"""

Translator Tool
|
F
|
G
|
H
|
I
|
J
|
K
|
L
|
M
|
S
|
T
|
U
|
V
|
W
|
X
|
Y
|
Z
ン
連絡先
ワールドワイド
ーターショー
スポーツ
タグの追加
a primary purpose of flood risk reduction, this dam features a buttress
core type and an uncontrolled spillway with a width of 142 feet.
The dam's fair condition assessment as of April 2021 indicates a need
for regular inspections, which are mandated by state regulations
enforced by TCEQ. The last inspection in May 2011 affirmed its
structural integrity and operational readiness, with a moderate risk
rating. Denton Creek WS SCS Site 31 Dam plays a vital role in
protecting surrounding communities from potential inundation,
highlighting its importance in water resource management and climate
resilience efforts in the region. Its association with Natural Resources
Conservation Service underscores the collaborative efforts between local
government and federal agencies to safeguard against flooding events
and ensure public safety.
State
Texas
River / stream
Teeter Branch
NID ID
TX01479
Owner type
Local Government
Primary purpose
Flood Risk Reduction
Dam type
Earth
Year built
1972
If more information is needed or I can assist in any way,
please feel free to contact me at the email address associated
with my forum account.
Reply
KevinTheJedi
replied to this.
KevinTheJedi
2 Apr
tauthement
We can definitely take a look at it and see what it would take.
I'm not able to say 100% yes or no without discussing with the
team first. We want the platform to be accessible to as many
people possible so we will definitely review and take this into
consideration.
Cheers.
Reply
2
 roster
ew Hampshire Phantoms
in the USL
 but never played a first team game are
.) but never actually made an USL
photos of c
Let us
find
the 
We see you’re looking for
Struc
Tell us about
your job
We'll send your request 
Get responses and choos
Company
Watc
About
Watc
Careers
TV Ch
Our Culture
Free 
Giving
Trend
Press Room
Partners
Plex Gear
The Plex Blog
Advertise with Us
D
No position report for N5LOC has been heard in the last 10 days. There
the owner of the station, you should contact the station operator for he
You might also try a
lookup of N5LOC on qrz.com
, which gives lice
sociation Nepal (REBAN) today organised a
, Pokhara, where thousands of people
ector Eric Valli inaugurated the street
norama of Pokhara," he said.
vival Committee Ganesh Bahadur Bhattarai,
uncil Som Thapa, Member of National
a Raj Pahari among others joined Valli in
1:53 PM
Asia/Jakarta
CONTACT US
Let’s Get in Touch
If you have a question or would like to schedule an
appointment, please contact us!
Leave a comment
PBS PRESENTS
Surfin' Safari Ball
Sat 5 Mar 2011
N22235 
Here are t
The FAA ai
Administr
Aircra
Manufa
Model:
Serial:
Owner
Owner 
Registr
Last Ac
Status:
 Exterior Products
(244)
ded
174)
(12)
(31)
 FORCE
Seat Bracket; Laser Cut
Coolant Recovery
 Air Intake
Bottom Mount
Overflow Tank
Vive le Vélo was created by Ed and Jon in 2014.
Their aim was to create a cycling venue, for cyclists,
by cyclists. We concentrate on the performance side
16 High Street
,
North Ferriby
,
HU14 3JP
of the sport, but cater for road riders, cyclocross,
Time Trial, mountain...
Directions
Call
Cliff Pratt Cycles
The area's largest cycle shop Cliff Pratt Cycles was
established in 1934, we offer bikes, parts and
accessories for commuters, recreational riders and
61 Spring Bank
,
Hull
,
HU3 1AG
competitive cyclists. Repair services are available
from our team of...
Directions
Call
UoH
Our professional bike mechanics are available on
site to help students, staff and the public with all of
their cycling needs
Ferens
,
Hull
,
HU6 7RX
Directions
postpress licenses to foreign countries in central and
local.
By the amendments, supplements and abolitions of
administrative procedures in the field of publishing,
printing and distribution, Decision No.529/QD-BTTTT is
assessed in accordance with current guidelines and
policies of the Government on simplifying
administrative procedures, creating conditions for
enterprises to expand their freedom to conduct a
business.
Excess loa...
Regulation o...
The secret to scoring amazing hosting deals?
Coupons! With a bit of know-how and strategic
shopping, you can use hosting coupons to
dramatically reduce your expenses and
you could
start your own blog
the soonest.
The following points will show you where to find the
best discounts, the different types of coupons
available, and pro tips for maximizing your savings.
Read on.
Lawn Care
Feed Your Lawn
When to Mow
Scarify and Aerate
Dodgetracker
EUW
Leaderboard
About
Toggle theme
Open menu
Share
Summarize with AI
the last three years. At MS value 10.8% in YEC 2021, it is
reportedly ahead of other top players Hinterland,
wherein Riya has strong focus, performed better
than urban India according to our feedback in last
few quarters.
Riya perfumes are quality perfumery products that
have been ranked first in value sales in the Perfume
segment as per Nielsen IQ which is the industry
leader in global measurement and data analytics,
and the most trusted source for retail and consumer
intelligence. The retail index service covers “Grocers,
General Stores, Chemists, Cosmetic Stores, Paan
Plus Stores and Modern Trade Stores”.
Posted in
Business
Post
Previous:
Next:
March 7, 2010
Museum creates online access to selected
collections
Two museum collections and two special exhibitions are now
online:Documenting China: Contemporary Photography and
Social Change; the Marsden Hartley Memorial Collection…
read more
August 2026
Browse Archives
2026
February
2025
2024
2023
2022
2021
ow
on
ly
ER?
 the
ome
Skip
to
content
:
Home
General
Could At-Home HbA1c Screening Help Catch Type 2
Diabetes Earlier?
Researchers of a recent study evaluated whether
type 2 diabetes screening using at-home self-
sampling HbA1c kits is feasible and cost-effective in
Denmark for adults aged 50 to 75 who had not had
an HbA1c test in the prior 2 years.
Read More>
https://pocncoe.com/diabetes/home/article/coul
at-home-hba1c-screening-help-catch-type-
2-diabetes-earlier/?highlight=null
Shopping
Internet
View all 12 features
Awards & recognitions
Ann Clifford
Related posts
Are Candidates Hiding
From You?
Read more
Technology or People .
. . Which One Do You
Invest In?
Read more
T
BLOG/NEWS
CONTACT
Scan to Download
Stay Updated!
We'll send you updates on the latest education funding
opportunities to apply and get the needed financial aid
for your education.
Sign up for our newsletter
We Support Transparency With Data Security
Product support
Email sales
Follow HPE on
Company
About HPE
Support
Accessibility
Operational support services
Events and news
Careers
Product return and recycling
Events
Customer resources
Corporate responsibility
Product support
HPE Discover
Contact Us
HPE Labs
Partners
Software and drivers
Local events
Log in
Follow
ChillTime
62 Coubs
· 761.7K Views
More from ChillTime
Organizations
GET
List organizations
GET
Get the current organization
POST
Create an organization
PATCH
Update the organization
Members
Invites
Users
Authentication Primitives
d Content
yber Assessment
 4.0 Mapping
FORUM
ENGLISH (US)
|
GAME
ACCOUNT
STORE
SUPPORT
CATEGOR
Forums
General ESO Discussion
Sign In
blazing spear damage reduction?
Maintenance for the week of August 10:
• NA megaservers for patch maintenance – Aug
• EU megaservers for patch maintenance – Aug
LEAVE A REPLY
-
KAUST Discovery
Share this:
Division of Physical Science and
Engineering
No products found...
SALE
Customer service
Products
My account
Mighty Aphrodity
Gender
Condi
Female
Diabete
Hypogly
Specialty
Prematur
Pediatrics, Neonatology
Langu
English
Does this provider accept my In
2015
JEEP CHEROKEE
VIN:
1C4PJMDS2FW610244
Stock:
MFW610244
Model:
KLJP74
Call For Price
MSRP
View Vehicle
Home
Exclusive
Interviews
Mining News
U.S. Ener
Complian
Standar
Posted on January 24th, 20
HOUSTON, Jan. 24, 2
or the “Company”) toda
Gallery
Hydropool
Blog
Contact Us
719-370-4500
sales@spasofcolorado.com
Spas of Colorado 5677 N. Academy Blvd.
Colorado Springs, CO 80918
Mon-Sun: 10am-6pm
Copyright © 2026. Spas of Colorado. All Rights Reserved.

"""

ACTIVITY: This task calls for the material above to be duplicated verbatim.

OUTPUT FOR THIS EXERCISE:
Translator Tool
|
F
|
G
|
H
|
I
|
J
|
K
|
L
|
M
|
S
|
T
|
U
|
V
|
W
|
X
|
Y
|
Z
ン
連絡先
ワールドワイド
ーターショー
スポーツ
タグの追加
a primary purpose of flood risk reduction, this dam features a buttress
core type and an uncontrolled spillway with a width of 142 feet.
The dam's fair condition assessment as of April 2021 indicates a need
for regular inspections, which are mandated by state regulations
enforced by TCEQ. The last inspection in May 2011 affirmed its
structural integrity and operational readiness, with a moderate risk
rating. Denton Creek WS SCS Site 31 Dam plays a vital role in
protecting surrounding communities from potential inundation,
highlighting its importance in water resource management and climate
resilience efforts in the region. Its association with Natural Resources
Conservation Service underscores the collaborative efforts between local
government and federal agencies to safeguard against flooding events
and ensure public safety.
State
Texas
River / stream
Teeter Branch
NID ID
TX01479
Owner type
Local Government
Primary purpose
Flood Risk Reduction
Dam type
Earth
Year built
1972
If more information is needed or I can assist in any way,
please feel free to contact me at the email address associated
with my forum account.
Reply
KevinTheJedi
replied to this.
KevinTheJedi
2 Apr
tauthement
We can definitely take a look at it and see what it would take.
I'm not able to say 100% yes or no without discussing with the
team first. We want the platform to be accessible to as many
people possible so we will definitely review and take this into
consideration.
Cheers.
Reply
2
 roster
ew Hampshire Phantoms
in the USL
 but never played a first team game are
.) but never actually made an USL
photos of c
Let us
find
the 
We see you’re looking for
Struc
Tell us about
your job
We'll send your request 
Get responses and choos
Company
Watc
About
Watc
Careers
TV Ch
Our Culture
Free 
Giving
Trend
Press Room
Partners
Plex Gear
The Plex Blog
Advertise with Us
D
No position report for N5LOC has been heard in the last 10 days. There
the owner of the station, you should contact the station operator for he
You might also try a
lookup of N5LOC on qrz.com
, which gives lice
sociation Nepal (REBAN) today organised a
, Pokhara, where thousands of people
ector Eric Valli inaugurated the street
norama of Pokhara," he said.
vival Committee Ganesh Bahadur Bhattarai,
uncil Som Thapa, Member of National
a Raj Pahari among others joined Valli in
1:53 PM
Asia/Jakarta
CONTACT US
Let’s Get in Touch
If you have a question or would like to schedule an
appointment, please contact us!
Leave a comment
PBS PRESENTS
Surfin' Safari Ball
Sat 5 Mar 2011
N22235 
Here are t
The FAA ai
Administr
Aircra
Manufa
Model:
Serial:
Owner
Owner 
Registr
Last Ac
Status:
 Exterior Products
(244)
ded
174)
(12)
(31)
 FORCE
Seat Bracket; Laser Cut
Coolant Recovery
 Air Intake
Bottom Mount
Overflow Tank
Vive le Vélo was created by Ed and Jon in 2014.
Their aim was to create a cycling venue, for cyclists,
by cyclists. We concentrate on the performance side
16 High Street
,
North Ferriby
,
HU14 3JP
of the sport, but cater for road riders, cyclocross,
Time Trial, mountain...
Directions
Call
Cliff Pratt Cycles
The area's largest cycle shop Cliff Pratt Cycles was
established in 1934, we offer bikes, parts and
accessories for commuters, recreational riders and
61 Spring Bank
,
Hull
,
HU3 1AG
competitive cyclists. Repair services are available
from our team of...
Directions
Call
UoH
Our professional bike mechanics are available on
site to help students, staff and the public with all of
their cycling needs
Ferens
,
Hull
,
HU6 7RX
Directions
postpress licenses to foreign countries in central and
local.
By the amendments, supplements and abolitions of
administrative procedures in the field of publishing,
printing and distribution, Decision No.529/QD-BTTTT is
assessed in accordance with current guidelines and
policies of the Government on simplifying
administrative procedures, creating conditions for
enterprises to expand their freedom to conduct a
business.
Excess loa...
Regulation o...
The secret to scoring amazing hosting deals?
Coupons! With a bit of know-how and strategic
shopping, you can use hosting coupons to
dramatically reduce your expenses and
you could
start your own blog
the soonest.
The following points will show you where to find the
best discounts, the different types of coupons
available, and pro tips for maximizing your savings.
Read on.
Lawn Care
Feed Your Lawn
When to Mow
Scarify and Aerate
Dodgetracker
EUW
Leaderboard
About
Toggle theme
Open menu
Share
Summarize with AI
the last three years. At MS value 10.8% in YEC 2021, it is
reportedly ahead of other top players Hinterland,
wherein Riya has strong focus, performed better
than urban India according to our feedback in last
few quarters.
Riya perfumes are quality perfumery products that
have been ranked first in value sales in the Perfume
segment as per Nielsen IQ which is the industry
leader in global measurement and data analytics,
and the most trusted source for retail and consumer
intelligence. The retail index service covers “Grocers,
General Stores, Chemists, Cosmetic Stores, Paan
Plus Stores and Modern Trade Stores”.
Posted in
Business
Post
Previous:
Next:
March 7, 2010
Museum creates online access to selected
collections
Two museum collections and two special exhibitions are now
online:Documenting China: Contemporary Photography and
Social Change; the Marsden Hartley Memorial Collection…
read more
August 2026
Browse Archives
2026
February
2025
2024
2023
2022
2021
ow
on
ly
ER?
 the
ome
Skip
to
content
:
Home
General
Could At-Home HbA1c Screening Help Catch Type 2
Diabetes Earlier?
Researchers of a recent study evaluated whether
type 2 diabetes screening using at-home self-
sampling HbA1c kits is feasible and cost-effective in
Denmark for adults aged 50 to 75 who had not had
an HbA1c test in the prior 2 years.
Read More>
https://pocncoe.com/diabetes/home/article/coul
at-home-hba1c-screening-help-catch-type-
2-diabetes-earlier/?highlight=null
Shopping
Internet
View all 12 features
Awards & recognitions
Ann Clifford
Related posts
Are Candidates Hiding
From You?
Read more
Technology or People .
. . Which One Do You
Invest In?
Read more
T
BLOG/NEWS
CONTACT
Scan to Download
Stay Updated!
We'll send you updates on the latest education funding
opportunities to apply and get the needed financial aid
for your education.
Sign up for our newsletter
We Support Transparency With Data Security
Product support
Email sales
Follow HPE on
Company
About HPE
Support
Accessibility
Operational support services
Events and news
Careers
Product return and recycling
Events
Customer resources
Corporate responsibility
Product support
HPE Discover
Contact Us
HPE Labs
Partners
Software and drivers
Local events
Log in
Follow
ChillTime
62 Coubs
· 761.7K Views
More from ChillTime
Organizations
GET
List organizations
GET
Get the current organization
POST
Create an organization
PATCH
Update the organization
Members
Invites
Users
Authentication Primitives
d Content
yber Assessment
 4.0 Mapping
FORUM
ENGLISH (US)
|
GAME
ACCOUNT
STORE
SUPPORT
CATEGOR
Forums
General ESO Discussion
Sign In
blazing spear damage reduction?
Maintenance for the week of August 10:
• NA megaservers for patch maintenance – Aug
• EU megaservers for patch maintenance – Aug
LEAVE A REPLY
-
KAUST Discovery
Share this:
Division of Physical Science and
Engineering
No products found...
SALE
Customer service
Products
My account
Mighty Aphrodity
Gender
Condi
Female
Diabete
Hypogly
Specialty
Prematur
Pediatrics, Neonatology
Langu
English
Does this provider accept my In
2015
JEEP CHEROKEE
VIN:
1C4PJMDS2FW610244
Stock:
MFW610244
Model:
KLJP74
Call For Price
MSRP
View Vehicle
Home
Exclusive
Interviews
Mining News
U.S. Ener
Complian
Standar
Posted on January 24th, 20
HOUSTON, Jan. 24, 2
or the “Company”) toda
Gallery
Hydropool
Blog
Contact Us
719-370-4500
sales@spasofcolorado.com
Spas of Colorado 5677 N. Academy Blvd.
Colorado Springs, CO 80918
Mon-Sun: 10am-6pm
Copyright © 2026. Spas of Colorado. All Rights Reserved.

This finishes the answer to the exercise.